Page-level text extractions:
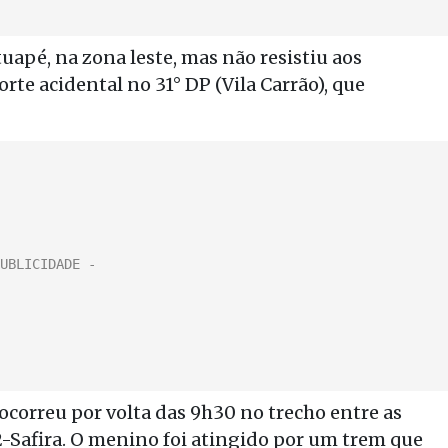
tuapé, na zona leste, mas não resistiu aos
rte acidental no 31° DP (Vila Carrão), que
correu por volta das 9h30 no trecho entre as
2-Safira. O menino foi atingido por um trem que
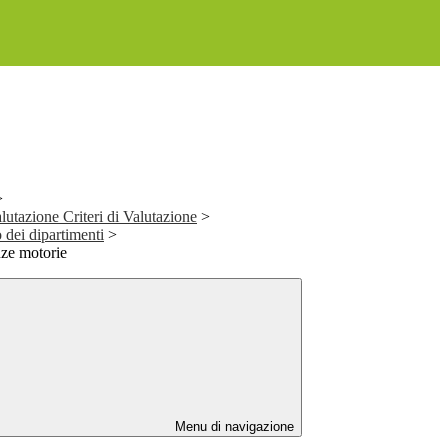
>
alutazione Criteri di Valutazione
>
o dei dipartimenti
>
nze motorie
Menu di navigazione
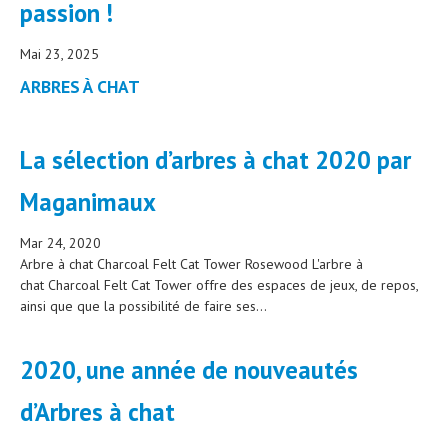
passion !
Mai 23, 2025
ARBRES À CHAT
La sélection d’arbres à chat 2020 par
Maganimaux
Mar 24, 2020
Arbre à chat Charcoal Felt Cat Tower Rosewood L'arbre à
chat Charcoal Felt Cat Tower offre des espaces de jeux, de repos,
ainsi que que la possibilité de faire ses...
2020, une année de nouveautés
d’Arbres à chat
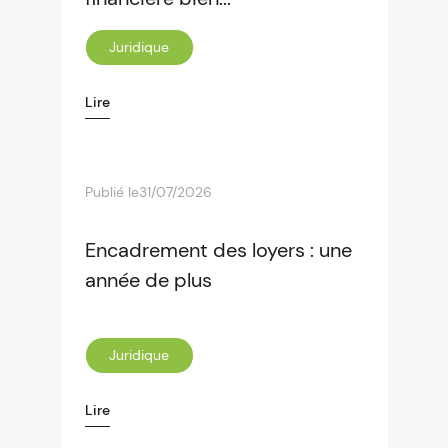
Juridique
Lire
Publié le
31/07/2026
Encadrement des loyers : une
année de plus
Juridique
Lire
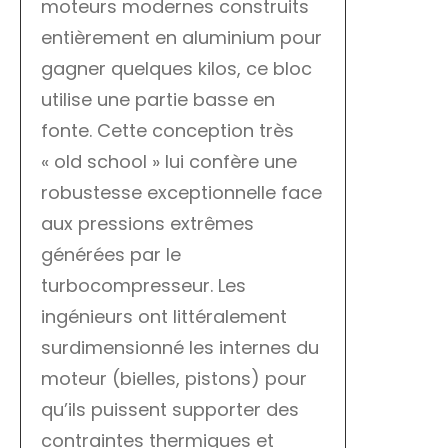
moteurs modernes construits
entièrement en aluminium pour
gagner quelques kilos, ce bloc
utilise une partie basse en
fonte. Cette conception très
« old school » lui confère une
robustesse exceptionnelle face
aux pressions extrêmes
générées par le
turbocompresseur. Les
ingénieurs ont littéralement
surdimensionné les internes du
moteur (bielles, pistons) pour
qu’ils puissent supporter des
contraintes thermiques et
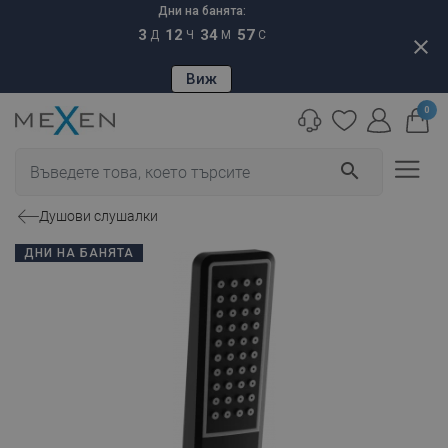
Дни на банята:
3
12
34
56
Д
Ч
М
С
close
Виж
0
search
Душови слушалки
ДНИ НА БАНЯТА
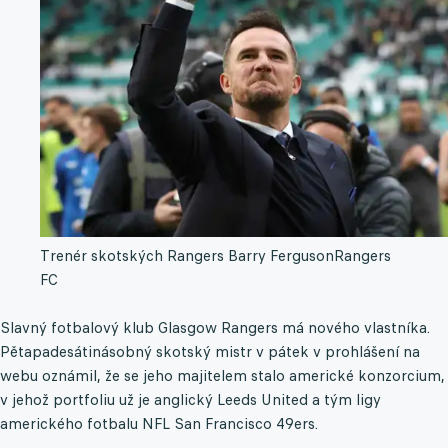
Trenér skotských Rangers Barry Ferguson
Rangers
FC
Slavný fotbalový klub Glasgow Rangers má nového vlastníka.
Pětapadesátinásobný skotský mistr v pátek v prohlášení na
webu oznámil, že se jeho majitelem stalo americké konzorcium,
v jehož portfoliu už je anglický Leeds United a tým ligy
amerického fotbalu NFL San Francisco 49ers.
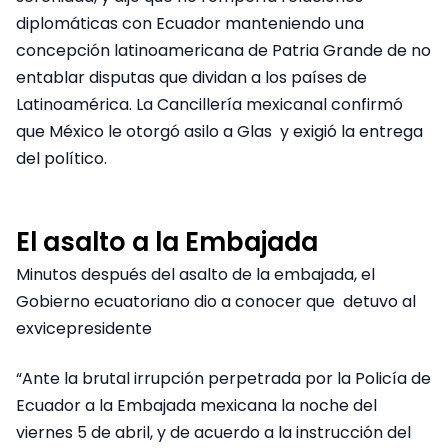
diplomáticas con Ecuador manteniendo una
concepción latinoamericana de Patria Grande de no
entablar disputas que dividan a los países de
Latinoamérica. La Cancillería mexicanal confirmó
que México le otorgó asilo a Glas y exigió la entrega
del político.
El asalto a la Embajada
Minutos después del asalto de la embajada, el
Gobierno ecuatoriano dio a conocer que detuvo al
exvicepresidente
“Ante la brutal irrupción perpetrada por la Policía de
Ecuador a la Embajada mexicana la noche del
viernes 5 de abril, y de acuerdo a la instrucción del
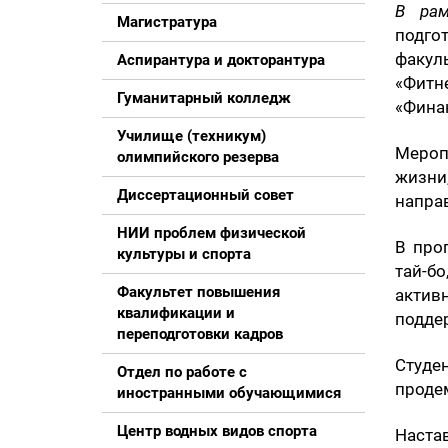
В рам
Магистратура
подго
факул
Аспирантура и докторантура
«Фитн
Гуманитарный колледж
«Фина
Училище (техникум)
Мероп
олимпийского резерва
жизн
Диссертационный совет
напра
НИИ проблем физической
В про
культуры и спорта
тай-б
Факультет повышения
актив
квалификации и
подде
переподготовки кадров
Студ
Отдел по работе с
проде
иностранными обучающимися
Центр водных видов спорта
Наста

WHAT IS EXPECTED: Report back every line of the entries in which "Ecuador" occurs.

EXERCISE ANSWER:
diplomáticas con Ecuador manteniendo una
Ecuador a la Embajada mexicana la noche del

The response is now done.